▶ [What you need to do]:
Down to the last line, retype each line of the entries exactly, starting with the one that contains "Fáiltímid roimh dhearaí".

▶ [Extracted material]:
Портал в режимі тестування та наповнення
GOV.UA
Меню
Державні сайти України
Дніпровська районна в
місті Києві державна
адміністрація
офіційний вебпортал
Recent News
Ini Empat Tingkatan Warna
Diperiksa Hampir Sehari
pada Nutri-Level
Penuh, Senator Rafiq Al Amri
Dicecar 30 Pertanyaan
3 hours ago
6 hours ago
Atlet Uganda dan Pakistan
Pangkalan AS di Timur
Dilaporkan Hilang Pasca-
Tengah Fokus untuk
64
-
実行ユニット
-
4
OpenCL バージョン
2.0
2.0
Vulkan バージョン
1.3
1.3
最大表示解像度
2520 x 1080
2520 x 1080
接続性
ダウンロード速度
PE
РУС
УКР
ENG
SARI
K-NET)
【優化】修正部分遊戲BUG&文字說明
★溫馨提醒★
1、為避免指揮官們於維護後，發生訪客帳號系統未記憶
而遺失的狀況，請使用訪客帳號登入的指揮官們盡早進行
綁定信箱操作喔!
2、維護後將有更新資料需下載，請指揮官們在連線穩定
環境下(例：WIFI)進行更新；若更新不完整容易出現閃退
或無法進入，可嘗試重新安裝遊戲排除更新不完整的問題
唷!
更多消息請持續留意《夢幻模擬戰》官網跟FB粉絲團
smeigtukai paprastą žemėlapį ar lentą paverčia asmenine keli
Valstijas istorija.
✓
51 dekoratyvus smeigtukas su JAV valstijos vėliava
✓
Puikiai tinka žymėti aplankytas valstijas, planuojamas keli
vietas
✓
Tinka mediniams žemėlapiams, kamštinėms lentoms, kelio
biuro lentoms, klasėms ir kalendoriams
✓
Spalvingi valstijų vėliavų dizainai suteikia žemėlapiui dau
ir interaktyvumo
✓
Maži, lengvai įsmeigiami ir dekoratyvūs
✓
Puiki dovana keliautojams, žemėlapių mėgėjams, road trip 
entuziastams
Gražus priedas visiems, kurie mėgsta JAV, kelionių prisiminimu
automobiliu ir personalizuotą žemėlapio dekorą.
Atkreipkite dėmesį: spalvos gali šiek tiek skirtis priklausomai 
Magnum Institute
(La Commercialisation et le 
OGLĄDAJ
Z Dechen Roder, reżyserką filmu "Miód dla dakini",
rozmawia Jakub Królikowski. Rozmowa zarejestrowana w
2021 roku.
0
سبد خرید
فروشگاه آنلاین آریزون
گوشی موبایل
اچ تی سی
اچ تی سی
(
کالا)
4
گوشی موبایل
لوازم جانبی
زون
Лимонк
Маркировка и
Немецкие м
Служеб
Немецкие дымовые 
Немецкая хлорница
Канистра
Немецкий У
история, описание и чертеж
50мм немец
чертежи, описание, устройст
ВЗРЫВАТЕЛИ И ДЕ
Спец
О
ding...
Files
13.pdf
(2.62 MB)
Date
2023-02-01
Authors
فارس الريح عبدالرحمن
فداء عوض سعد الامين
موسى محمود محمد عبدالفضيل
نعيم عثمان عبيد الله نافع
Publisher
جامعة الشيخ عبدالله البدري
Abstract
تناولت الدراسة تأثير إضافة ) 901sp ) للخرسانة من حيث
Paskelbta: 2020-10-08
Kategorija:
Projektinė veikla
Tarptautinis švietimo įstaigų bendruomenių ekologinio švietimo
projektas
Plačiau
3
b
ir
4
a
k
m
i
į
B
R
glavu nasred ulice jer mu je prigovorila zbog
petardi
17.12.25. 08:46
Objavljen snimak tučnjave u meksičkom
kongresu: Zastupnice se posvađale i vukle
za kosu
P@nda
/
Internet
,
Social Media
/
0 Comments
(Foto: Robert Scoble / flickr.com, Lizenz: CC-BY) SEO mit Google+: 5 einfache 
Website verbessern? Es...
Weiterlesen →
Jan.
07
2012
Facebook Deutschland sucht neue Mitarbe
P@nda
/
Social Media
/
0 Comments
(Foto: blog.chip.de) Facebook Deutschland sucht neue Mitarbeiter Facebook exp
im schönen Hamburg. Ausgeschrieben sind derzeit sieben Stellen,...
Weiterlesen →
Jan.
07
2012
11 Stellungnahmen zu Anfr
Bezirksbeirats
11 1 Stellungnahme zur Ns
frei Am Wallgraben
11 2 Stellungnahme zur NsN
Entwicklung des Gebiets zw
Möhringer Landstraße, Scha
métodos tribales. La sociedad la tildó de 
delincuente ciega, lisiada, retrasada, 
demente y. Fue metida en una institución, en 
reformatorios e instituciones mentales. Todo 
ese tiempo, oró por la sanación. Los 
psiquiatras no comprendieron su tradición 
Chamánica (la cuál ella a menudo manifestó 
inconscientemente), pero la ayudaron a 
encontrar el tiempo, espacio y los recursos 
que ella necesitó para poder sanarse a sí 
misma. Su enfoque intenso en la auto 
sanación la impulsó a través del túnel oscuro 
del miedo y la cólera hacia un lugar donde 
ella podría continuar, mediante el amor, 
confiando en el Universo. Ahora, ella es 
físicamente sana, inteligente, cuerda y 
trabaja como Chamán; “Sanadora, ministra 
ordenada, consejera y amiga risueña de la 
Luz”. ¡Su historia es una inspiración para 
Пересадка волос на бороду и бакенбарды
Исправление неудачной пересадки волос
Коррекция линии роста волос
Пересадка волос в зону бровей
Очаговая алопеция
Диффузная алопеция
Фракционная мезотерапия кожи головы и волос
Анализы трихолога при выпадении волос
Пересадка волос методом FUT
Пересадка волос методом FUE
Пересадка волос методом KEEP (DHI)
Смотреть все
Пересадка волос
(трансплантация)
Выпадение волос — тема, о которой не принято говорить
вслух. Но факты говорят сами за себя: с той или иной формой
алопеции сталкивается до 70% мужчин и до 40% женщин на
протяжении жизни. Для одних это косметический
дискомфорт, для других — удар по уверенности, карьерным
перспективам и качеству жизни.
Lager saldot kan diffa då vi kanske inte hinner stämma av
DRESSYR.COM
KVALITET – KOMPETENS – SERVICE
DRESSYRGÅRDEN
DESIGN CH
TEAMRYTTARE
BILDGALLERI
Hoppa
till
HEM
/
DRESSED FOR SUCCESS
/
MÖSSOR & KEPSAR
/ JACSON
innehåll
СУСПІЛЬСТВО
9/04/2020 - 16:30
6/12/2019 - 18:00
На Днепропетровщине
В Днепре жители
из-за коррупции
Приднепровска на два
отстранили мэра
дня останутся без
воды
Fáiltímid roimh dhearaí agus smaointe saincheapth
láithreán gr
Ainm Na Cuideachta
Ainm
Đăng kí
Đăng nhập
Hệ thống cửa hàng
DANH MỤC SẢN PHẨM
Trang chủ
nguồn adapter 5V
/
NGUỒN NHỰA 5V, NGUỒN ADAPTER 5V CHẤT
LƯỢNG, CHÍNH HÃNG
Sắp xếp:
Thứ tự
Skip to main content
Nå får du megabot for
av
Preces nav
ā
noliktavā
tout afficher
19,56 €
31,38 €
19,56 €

▶ [Solution]:
Fáiltímid roimh dhearaí agus smaointe saincheapth
láithreán gr
Ainm Na Cuideachta
Ainm
Đăng kí
Đăng nhập
Hệ thống cửa hàng
DANH MỤC SẢN PHẨM
Trang chủ
nguồn adapter 5V
/
NGUỒN NHỰA 5V, NGUỒN ADAPTER 5V CHẤT
LƯỢNG, CHÍNH HÃNG
Sắp xếp:
Thứ tự
Skip to main content
Nå får du megabot for
av
Preces nav
ā
noliktavā
tout afficher
19,56 €
31,38 €
19,56 €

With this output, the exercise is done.